* _Problem description_
Copy the lines below, beginning with the one that contains "सख्त निर्देश" and continuing through the final line, exactly as written and with no other lines.

* _Extracted page text data_
◆ ◆ ◆ ◆ ◆

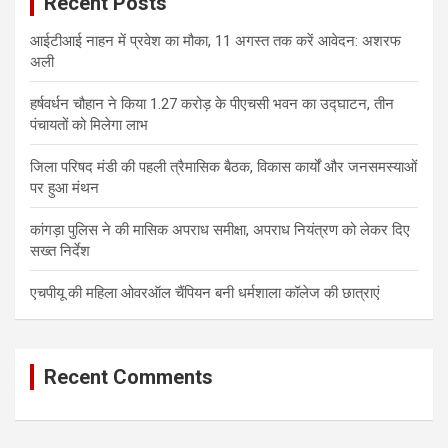
Recent Posts
h
आईटीआई नाहन में प्रवेश का मौका, 11 अगस्त तक करें आवेदन: अशरफ
अली
हर्षवर्धन चौहान ने किया 1.27 करोड़ के पीएचसी भवन का उद्घाटन, तीन
पंचायतों को मिलेगा लाभ
जिला परिषद मंडी की पहली त्रैमासिक बैठक, विकास कार्यों और जनसमस्याओं
पर हुआ मंथन
कांगड़ा पुलिस ने की मासिक अपराध समीक्षा, अपराध नियंत्रण को लेकर दिए
सख्त निर्देश
एचपीयू की महिला ओवरऑल चैंपियन बनी धर्मशाला कॉलेज की छात्राएं
Recent Comments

◆ ◆ ◆ ◆ ◆

* _Output for this exercise_
सख्त निर्देश
एचपीयू की महिला ओवरऑल चैंपियन बनी धर्मशाला कॉलेज की छात्राएं
Recent Comments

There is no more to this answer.